As a team leader of an upcoming redesign project, The eduStyle Guide to Usable Higher-Ed Homepage Design was very useful to me. My favorite section: Recommendations. I got more take aways and ideas of what to do (and what not to do) from that one section of every university’s review than anything else in the entire book. I don’t necessarily agree with all of their recommendations – but was convinced of their perspective and credence established based on most other comments. (Cornell – “groundbreaking design?”)

photo of the edustyle bookIt’s clever to break down universities with their pertinent stats to give their page a bit of context — the size of their internal community, where they physically reside in the country, who their primary competitors may be, etc.

Pet peeve throughout the book: URLs that end in .com/.edu, etc. should not have a trailing slash at the end.

A wide variety of design implementations are thoroughly reviewed and explored. It gave me a great synopsis of the types of features I’d like to incorporate into our redesign, and visual ideas of how to accomplish them.
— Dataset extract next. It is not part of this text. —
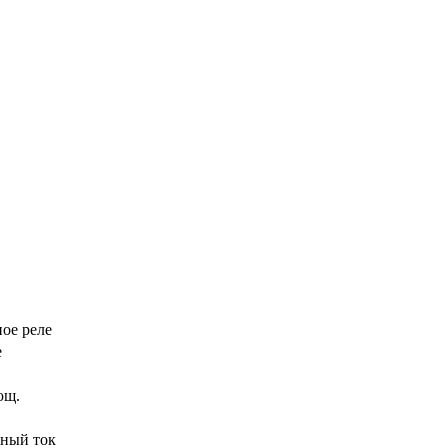
ое реле
е
ющ.
нный ток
I was convinced of design styles to stay away from (low contrast links with the background color behind them) and that RSS icons can and should be incorporated (along with the being able to subscribe to the feed within the browser location bar – not just the icons).

Can you get most of this info on the site? Mostly. But, it wouldn’t be as concise as a 95 page handy guide at your finger tips with an easy to read/reference format – especially the Positives & Recommendations section after each home page screen shot. (Ok, so the site does that too – but not all of the comments are written with such care and professionalism, and sometimes turn into a conversation/debate.)

If you’re going through an upcoming redesign/refresh, are new to higher ed, or are looking for ammunition to clean up your home page and/or add new features, buy it. Read it. It’s worth it.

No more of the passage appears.